[Opening Dataset excerpts section]
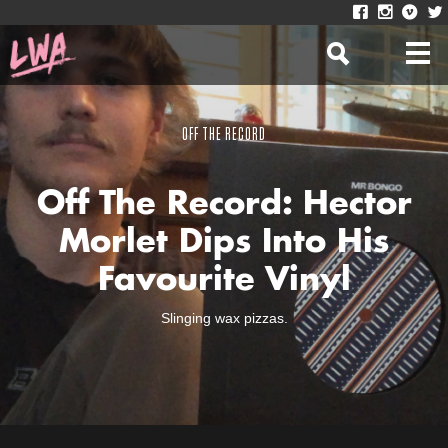
OFF THE RECORD
Off The Record: Hector
Morlet Dips Into His
Favourite Vinyl
Slinging wax pizzas.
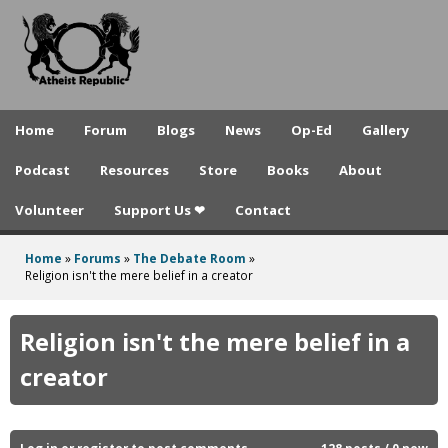
A
Skip
to
t
main
h
content
e
Home
Forum
Blogs
News
Op-Ed
Gallery
i
Podcast
Resources
Store
Books
About
s
Volunteer
Support Us ❤
Contact
t
R
Home
»
Forums
»
The Debate Room
»
You
Religion isn't the mere belief in a creator
e
are
p
here
Religion isn't the mere belief in a
u
creator
b
l
Log in
or
register
to post comments
128 posts / 0 new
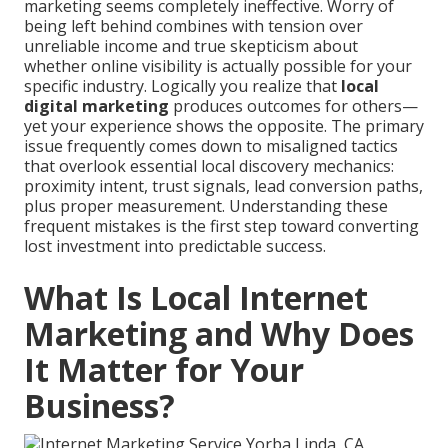
marketing seems completely ineffective. Worry of
being left behind combines with tension over
unreliable income and true skepticism about
whether online visibility is actually possible for your
specific industry. Logically you realize that
local
digital marketing
produces outcomes for others—
yet your experience shows the opposite. The primary
issue frequently comes down to misaligned tactics
that overlook essential local discovery mechanics:
proximity intent, trust signals, lead conversion paths,
plus proper measurement. Understanding these
frequent mistakes is the first step toward converting
lost investment into predictable success.
What Is Local Internet
Marketing and Why Does
It Matter for Your
Business?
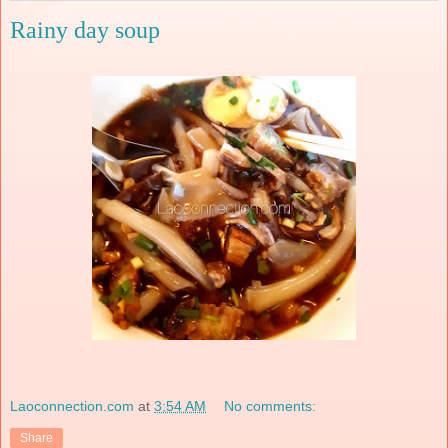
Rainy day soup
Laoconnection.com
at
3:54 AM
No comments:
Share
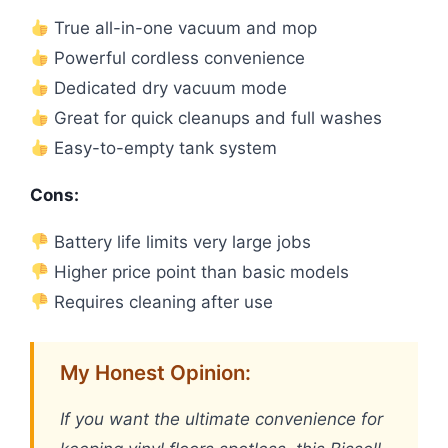
True all-in-one vacuum and mop
Powerful cordless convenience
Dedicated dry vacuum mode
Great for quick cleanups and full washes
Easy-to-empty tank system
Cons:
Battery life limits very large jobs
Higher price point than basic models
Requires cleaning after use
My Honest Opinion:
If you want the ultimate convenience for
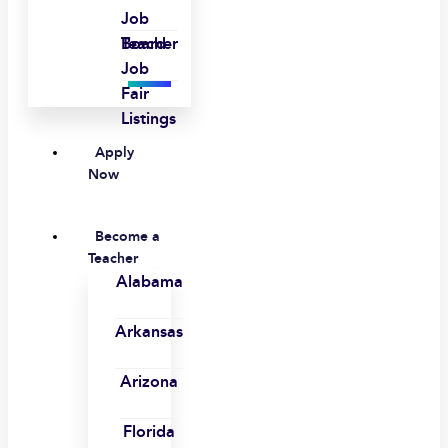
Job
Board
Teacher
Job
Fair
Listings
Apply
Now
Become a
Teacher
Alabama
Arkansas
Arizona
Florida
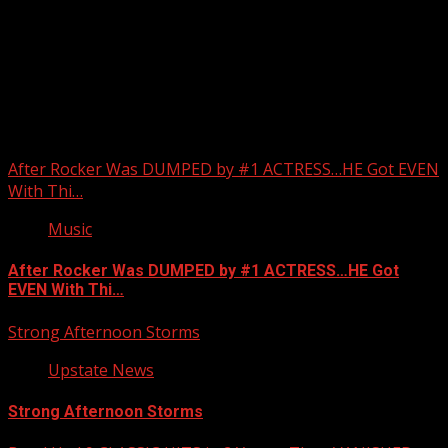
Upstate Weather
You may have missed
After Rocker Was DUMPED by #1 ACTRESS…HE Got EVEN
With Thi…
Music
After Rocker Was DUMPED by #1 ACTRESS…HE Got
EVEN With Thi…
Strong Afternoon Storms
Upstate News
Strong Afternoon Storms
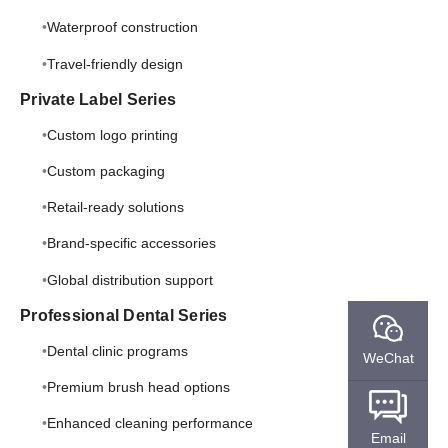
Waterproof construction
Travel-friendly design
Private Label Series
Custom logo printing
Custom packaging
Retail-ready solutions
Brand-specific accessories
Global distribution support
Professional Dental Series
Dental clinic programs
WeChat
Premium brush head options
Enhanced cleaning performance
Email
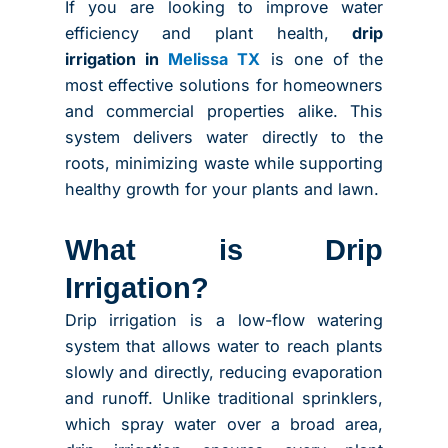
If you are looking to improve water
efficiency and plant health,
drip
irrigation in
Melissa TX
is one of the
most effective solutions for homeowners
and commercial properties alike. This
system delivers water directly to the
roots, minimizing waste while supporting
healthy growth for your plants and lawn.
What is Drip
Irrigation?
Drip irrigation is a low-flow watering
system that allows water to reach plants
slowly and directly, reducing evaporation
and runoff. Unlike traditional sprinklers,
which spray water over a broad area,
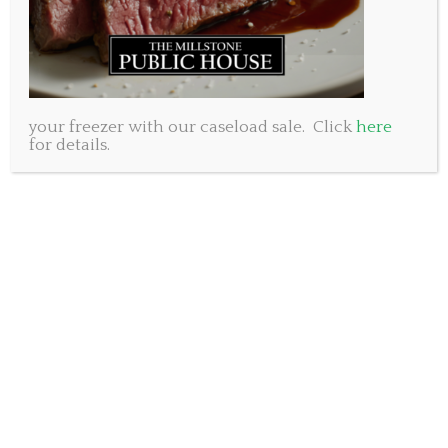
a glass to the possibilities of the year ahead.
Free Parking at All Three Locations: Hassle-free arrival
to ensure your night starts off right.
Friendly Staff: Our team is ready to welcome you with
your freezer with our caseload sale. Click
here
warmth and hospitality.
for details.
Great Cocktails: Indulge in expertly crafted cocktails
to set the tone for a festive evening.
Exclusive New Year’s Menu – 2024: Available only on
the 31st, savour the anticipation of a fresh year with our
exquisite three-course dinner priced at just $55. Our full
regular menu will also be available for you to select from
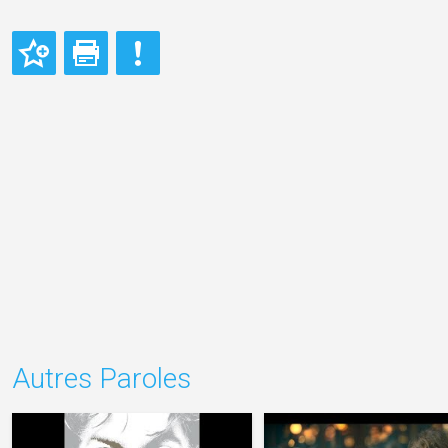
Autres Paroles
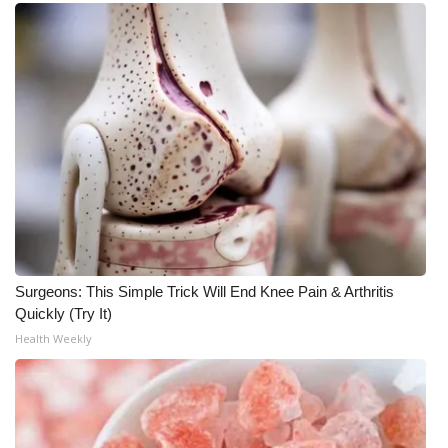
What’s On
Ion Plus
ABOUT US
FCC Applications
About WCBI-TV
Contact Us
Surgeons: This Simple Trick Will End Knee Pain & Arthritis
Quickly (Try It)
Employment
Health Weekly
WCBI FCC Reports
Intern With Us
[Closing Dataset excerpts section]
◆ Work to complete
Write out the records exactly. Do not carry the pictures over.

◆ Solution to this exercise
OFF THE RECORD
Off The Record: Hector
Morlet Dips Into His
Favourite Vinyl
Slinging wax pizzas.
A
Skip
to
t
main
h
content
e
Home
Forum
Blogs
News
Op-Ed
Gallery
i
Podcast
Resources
Store
Books
About
s
Volunteer
Support Us ❤
Contact
t
R
Home
»
Forums
»
The Debate Room
»
You
Religion isn't the mere belief in a creator
e
are
p
here
Religion isn't the mere belief in a
u
creator
b
l
Log in
or
register
to post comments
128 posts / 0 new
marketing seems completely ineffective. Worry of
being left behind combines with tension over
unreliable income and true skepticism about
whether online visibility is actually possible for your
specific industry. Logically you realize that
local
digital marketing
produces outcomes for others—
yet your experience shows the opposite. The primary
issue frequently comes down to misaligned tactics
that overlook essential local discovery mechanics:
proximity intent, trust signals, lead conversion paths,
plus proper measurement. Understanding these
frequent mistakes is the first step toward converting
lost investment into predictable success.
What Is Local Internet
Marketing and Why Does
It Matter for Your
Business?
Rainy day soup
Laoconnection.com
at
3:54 AM
No comments:
Share
True all-in-one vacuum and mop
Powerful cordless convenience
Dedicated dry vacuum mode
Great for quick cleanups and full washes
Easy-to-empty tank system
Cons:
Battery life limits very large jobs
Higher price point than basic models
Requires cleaning after use
My Honest Opinion:
If you want the ultimate convenience for
Job
Board
Teacher
Job
Fair
Listings
Apply
Now
Become a
Teacher
Alabama
Arkansas
Arizona
Florida
Upstate Weather
You may have missed
After Rocker Was DUMPED by #1 ACTRESS…HE Got EVEN
With Thi…
Music
After Rocker Was DUMPED by #1 ACTRESS…HE Got
EVEN With Thi…
Strong Afternoon Storms
Upstate News
Strong Afternoon Storms
Waterproof construction
Travel-friendly design
Private Label Series
Custom logo printing
Custom packaging
Retail-ready solutions
Brand-specific accessories
Global distribution support
Professional Dental Series
Dental clinic programs
WeChat
Premium brush head options
Enhanced cleaning performance
Email
If you are looking to improve water
efficiency and plant health,
drip
irrigation in
Melissa TX
is one of the
most effective solutions for homeowners
and commercial properties alike. This
system delivers water directly to the
roots, minimizing waste while supporting
healthy growth for your plants and lawn.
What is Drip
Irrigation?
Drip irrigation is a low-flow watering
system that allows water to reach plants
slowly and directly, reducing evaporation
and runoff. Unlike traditional sprinklers,
which spray water over a broad area,
a glass to the possibilities of the year ahead.
Free Parking at All Three Locations: Hassle-free arrival
to ensure your night starts off right.
Friendly Staff: Our team is ready to welcome you with
your freezer with our caseload sale. Click
here
warmth and hospitality.
for details.
Great Cocktails: Indulge in expertly crafted cocktails
to set the tone for a festive evening.
Exclusive New Year’s Menu – 2024: Available only on
the 31st, savour the anticipation of a fresh year with our
exquisite three-course dinner priced at just $55. Our full
regular menu will also be available for you to select from
Autres Paroles
What’s On
Ion Plus
ABOUT US
FCC Applications
About WCBI-TV
Contact Us
Surgeons: This Simple Trick Will End Knee Pain & Arthritis
Quickly (Try It)
Employment
Health Weekly
WCBI FCC Reports
Intern With Us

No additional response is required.